Пианист. Осенняя песнь (СИ)
— Вадик, они сами высохнут за ночь, тут же тепло!
— Я не уверен, до девяти утра, может, и не высохнут.
— Ну и ладно, у меня носки толстые.
— Чихать начнешь, сейчас я второй продую немного, а там посмотрим.
Принесли ужин, потом кофе. Мила разломила шоколадку, но не съела.
— Смотри, тут даже шоколадки фирменные с логотипом. Куда я попала?
Мила подобралась под бок к Лиманскому, они сидели рядом на диване, тесно обнимались. Теперь она сколько угодно могла гладить его ладони и кисти, а он играть чудесными волосами Милы. Он ласкал светлые пряди, накручивал на пальцы и снова распускал.
Поезд покачивался и выстукивал: “Все-позади, все-позади…”
— Так не всегда было, — заговорил он, видимо, продолжая мысль, начало которой осталось не озвучено. — Мои родители не могли позволить себе не то что такой поезд, а даже и обычный купейный вагон. Если мы и ездили на юг, то в плацкарте и не каждый год, пока я маленький был. Смутно помню это. Потом уже не ездили.
— Почему?
— А где бы я там занимался?
— Ты все время занимался?
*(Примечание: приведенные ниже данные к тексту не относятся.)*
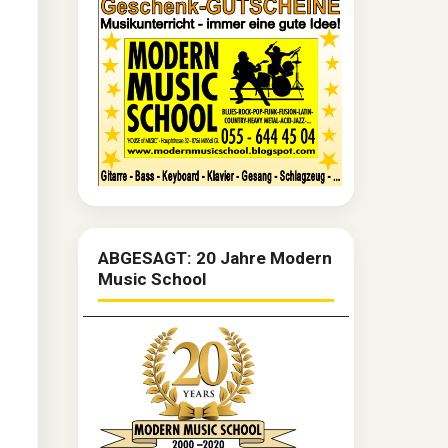
ABGESAGT: 20 Jahre Modern
Music School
Я ничего не знаю про это, как становятся такими, как ты. Нет, — она отрицательно качнула головой, — таких, как ты, нет. И мне нет дела до других. Расскажи, как ты стал?
Вадим задумался, продолжал обнимать Милу, прислушиваться к перестуку колес.
— Когда все началось? Давно. Сначала я был как все, или стремился к этому, мама сердилась, а я пытался участвовать в обычной жизни. Но она бледнела, когда я брался за отвертку или нож, просился в летний лагерь или на рыбалку с друзьями. Или на картошку, — он улыбнулся, — нас всем курсом возили в поле по осени убирать овощи. Или на овощебазу — уже гнилые перебирать. Но я не ездил, мама доставала справки в поликлинике, а ребята меня презирали, что от коллектива откалываюсь, брезгую в картошке ковыряться. А я-то на самом деле хотел с ними! Там весело было, мне рассказывали…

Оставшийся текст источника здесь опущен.